Adoption is an emotional journey.
I feel like time is passing in slow motion. There is a persistent tugging at my heart.
I feel like time is passing in slow motion. There is a persistent tugging at my heart.
Somewhere in Saint Petersburg, my little girl is wrapped up in a blanket, sitting down on her bed, inside her orphanage, looking at pictures of our precious week together… and wondering.
The day she left, I gave her a photo album that held 200 pictures. There weren’t enough sleeves and she had to wrap the extra pictures in a rubber band. She kept teasing me because I wouldn’t let her look at them in front of me. I couldn’t stand to look at our perfect moments frozen in time from our story tale week together… knowing that I had to drive her to the airport in less than an hour.
I told her she would have to wait until she was on the plane to see which ones I had selected. Amidst all the packing and repacking of the nine little orphans’ bags, the one with the photo album never left her protective hands.
As my beloved little girl turns the pages, is she wondering what is taking me so long to come get her?
Could it be that maybe her eyes fill up with tears and her heart skips a beat as she remembers each special moment we shared? I replay the moment when I looked over and saw her and Ashley holding hands at the Candlelight. I laugh to myself at the memory of her sneaking into my bed the last night and starting a family pillow fight. I can still hear her innocent, 12-year-old voice cry out, “I dead!” as she falls backwards on my bed! And still, I cry every time I look in my rearview mirror and remember her concerned eyes as we drove back to the airport. My heart is stuck in July, but my body is moving through October.
Maybe she is wondering what it’s going to be like when she walks away from everything she’s ever known. It’s not right for her to live in an orphanage, laying her head down each night and falling asleep alone. It’s not right, but it’s normal… at least to her. No one telling her that she is fearfully and wonderfully made. No one affirming her beauty and worth. No one is telling her their favorite thing about her. No one telling her that they love her. Does she hear me whisper it each night?

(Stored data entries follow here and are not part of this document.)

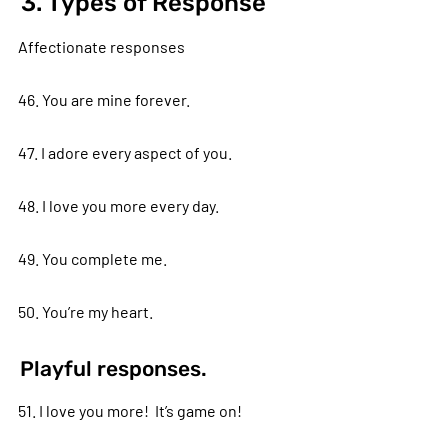
3. Types of Response
Affectionate responses
46. You are mine forever.
47. I adore every aspect of you.
48. I love you more every day.
49. You complete me.
50. You’re my heart.
Playful responses.
51. I love you more! It’s game on!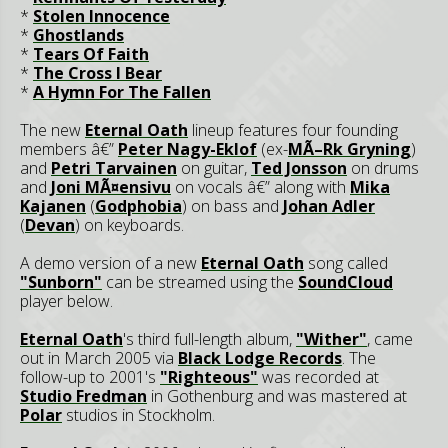
*
Stolen Innocence
*
Ghostlands
*
Tears Of Faith
*
The Cross I Bear
*
A Hymn For The Fallen
The new
Eternal Oath
lineup features four founding
members â€”
Peter Nagy-Eklof
(ex-
MÃ–Rk Gryning
)
and
Petri Tarvainen
on guitar,
Ted Jonsson
on drums
and
Joni MÃ¤ensivu
on vocals â€” along with
Mika
Kajanen
(
Godphobia
) on bass and
Johan Adler
(
Devan
) on keyboards.
A demo version of a new
Eternal Oath
song called
"Sunborn"
can be streamed using the
SoundCloud
player below.
Eternal Oath
's third full-length album,
"Wither"
, came
out in March 2005 via
Black Lodge Records
. The
follow-up to 2001's
"Righteous"
was recorded at
Studio Fredman
in Gothenburg and was mastered at
Polar
studios in Stockholm.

It’s normal for me to talk to moms that wonder what their teenage girls are thinking... but I’ve never been the one on this side of the questions. I can't help but wonder... what is my little girl thinking tonight?
Shannon,
ReplyDeleteYour writing is beautiful.
I have to believe that she does hear you. Or at least that God hears you and relays your love and peace to her each night. I can't wait for the moment she is back where she belongs.
We all await patiently,
Becca, Jeff and the rest of Nightlight.
Great stuff Shannon. Thank you for sharing. You and your family are in our prayers.